__To do__
Look through the data for the string "جوشی". Copy every line where it is found.

[Stored data entries]

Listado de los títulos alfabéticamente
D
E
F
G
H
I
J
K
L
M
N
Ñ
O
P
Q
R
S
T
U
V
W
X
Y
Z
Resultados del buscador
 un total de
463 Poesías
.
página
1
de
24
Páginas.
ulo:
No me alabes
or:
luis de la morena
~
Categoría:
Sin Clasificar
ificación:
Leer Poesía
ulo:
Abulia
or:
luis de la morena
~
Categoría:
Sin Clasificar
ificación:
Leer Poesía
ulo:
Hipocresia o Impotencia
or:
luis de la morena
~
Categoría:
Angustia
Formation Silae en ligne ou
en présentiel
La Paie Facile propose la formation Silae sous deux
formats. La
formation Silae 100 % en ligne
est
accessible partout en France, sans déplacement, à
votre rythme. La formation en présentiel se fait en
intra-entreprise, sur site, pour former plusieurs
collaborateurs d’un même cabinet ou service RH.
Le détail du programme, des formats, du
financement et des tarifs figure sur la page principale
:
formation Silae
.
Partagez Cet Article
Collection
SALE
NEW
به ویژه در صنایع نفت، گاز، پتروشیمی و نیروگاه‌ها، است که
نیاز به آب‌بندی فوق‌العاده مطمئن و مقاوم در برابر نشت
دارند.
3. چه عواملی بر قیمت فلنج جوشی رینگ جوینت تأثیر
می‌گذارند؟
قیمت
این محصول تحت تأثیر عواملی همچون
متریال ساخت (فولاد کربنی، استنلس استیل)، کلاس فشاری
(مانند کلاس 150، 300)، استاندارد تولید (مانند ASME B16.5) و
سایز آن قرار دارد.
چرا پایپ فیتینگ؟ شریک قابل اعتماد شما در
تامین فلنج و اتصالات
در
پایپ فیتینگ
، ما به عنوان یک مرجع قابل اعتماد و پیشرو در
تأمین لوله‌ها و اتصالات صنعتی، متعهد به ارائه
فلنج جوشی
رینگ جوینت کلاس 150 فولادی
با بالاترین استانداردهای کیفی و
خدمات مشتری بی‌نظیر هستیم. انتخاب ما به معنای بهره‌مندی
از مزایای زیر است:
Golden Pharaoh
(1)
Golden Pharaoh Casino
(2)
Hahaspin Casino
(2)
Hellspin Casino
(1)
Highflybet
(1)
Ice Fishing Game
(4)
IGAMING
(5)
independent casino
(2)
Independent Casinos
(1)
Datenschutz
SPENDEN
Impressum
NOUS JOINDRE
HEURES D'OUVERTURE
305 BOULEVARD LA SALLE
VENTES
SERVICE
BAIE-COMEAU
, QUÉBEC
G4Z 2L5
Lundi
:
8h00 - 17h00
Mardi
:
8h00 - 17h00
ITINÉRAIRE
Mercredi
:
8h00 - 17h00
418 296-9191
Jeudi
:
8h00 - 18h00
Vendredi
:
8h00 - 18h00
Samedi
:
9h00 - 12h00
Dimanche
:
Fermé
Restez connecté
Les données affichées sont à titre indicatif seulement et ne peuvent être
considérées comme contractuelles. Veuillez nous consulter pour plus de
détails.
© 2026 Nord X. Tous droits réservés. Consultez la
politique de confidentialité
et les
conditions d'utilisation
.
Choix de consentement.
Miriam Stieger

__Answer box__
3. چه عواملی بر قیمت فلنج جوشی رینگ جوینت تأثیر
فلنج جوشی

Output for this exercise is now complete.